***** DATA FOR THIS TASK *****

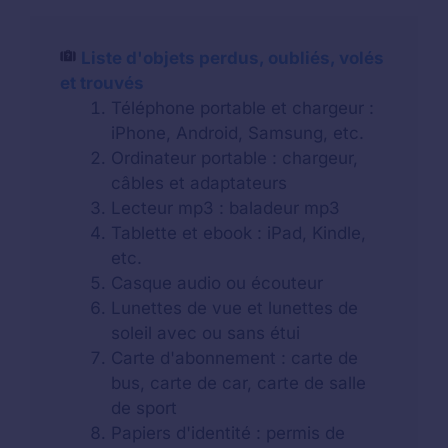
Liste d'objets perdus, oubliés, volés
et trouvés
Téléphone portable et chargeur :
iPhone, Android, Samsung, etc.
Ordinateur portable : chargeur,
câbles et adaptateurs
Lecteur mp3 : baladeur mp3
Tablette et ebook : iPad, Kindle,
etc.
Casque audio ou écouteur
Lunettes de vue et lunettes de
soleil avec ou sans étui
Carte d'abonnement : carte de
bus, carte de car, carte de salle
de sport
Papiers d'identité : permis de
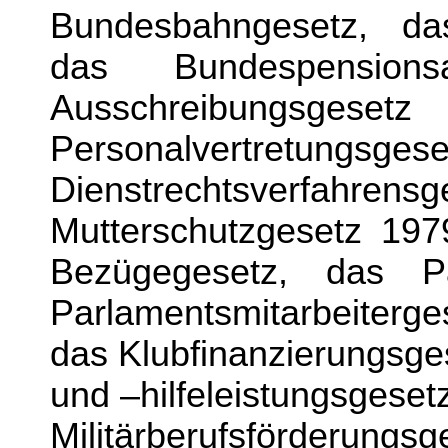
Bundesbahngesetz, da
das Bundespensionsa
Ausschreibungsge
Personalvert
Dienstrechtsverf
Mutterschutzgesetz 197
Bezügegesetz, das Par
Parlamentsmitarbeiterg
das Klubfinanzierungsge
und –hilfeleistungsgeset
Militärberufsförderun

*****
***** DATA FOR THIS TASK *****

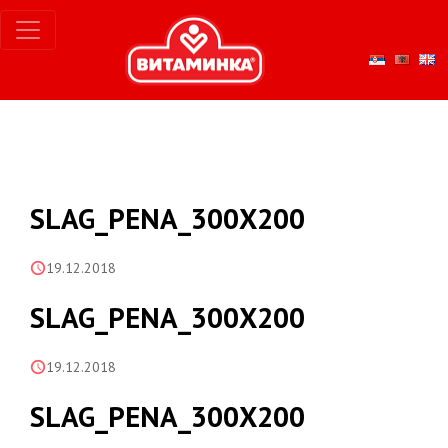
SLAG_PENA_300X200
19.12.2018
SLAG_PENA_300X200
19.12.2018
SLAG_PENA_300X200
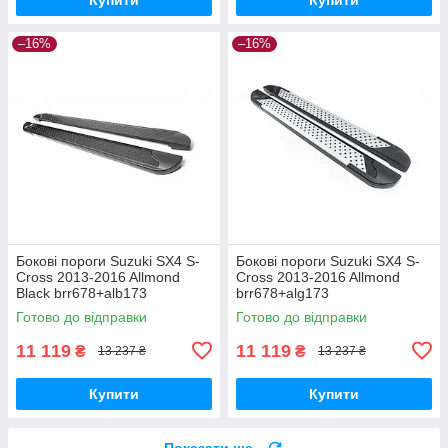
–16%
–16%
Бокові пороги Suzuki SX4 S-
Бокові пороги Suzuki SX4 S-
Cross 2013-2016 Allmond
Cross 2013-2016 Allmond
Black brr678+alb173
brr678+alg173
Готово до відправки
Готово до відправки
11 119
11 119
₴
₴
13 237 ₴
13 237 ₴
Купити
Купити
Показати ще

*****
***** DATA FOR THIS TASK *****

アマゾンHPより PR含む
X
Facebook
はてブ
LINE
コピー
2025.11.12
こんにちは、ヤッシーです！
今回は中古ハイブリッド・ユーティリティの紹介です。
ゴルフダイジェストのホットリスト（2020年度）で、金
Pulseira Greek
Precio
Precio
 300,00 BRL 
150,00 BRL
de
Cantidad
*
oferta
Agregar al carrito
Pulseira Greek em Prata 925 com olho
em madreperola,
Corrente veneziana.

*****

**TASK REQUIREMENTS:** Please give back exactly the lines of the listing above that run from the one containing "Dienstrechtsverf" through the one containing "Militärberufsförderun", and only those.

**EXERCISE RESULT:**
Dienstrechtsverf
Mutterschutzgesetz 197
Bezügegesetz, das Par
Parlamentsmitarbeiterg
das Klubfinanzierungsge
und –hilfeleistungsgeset
Militärberufsförderun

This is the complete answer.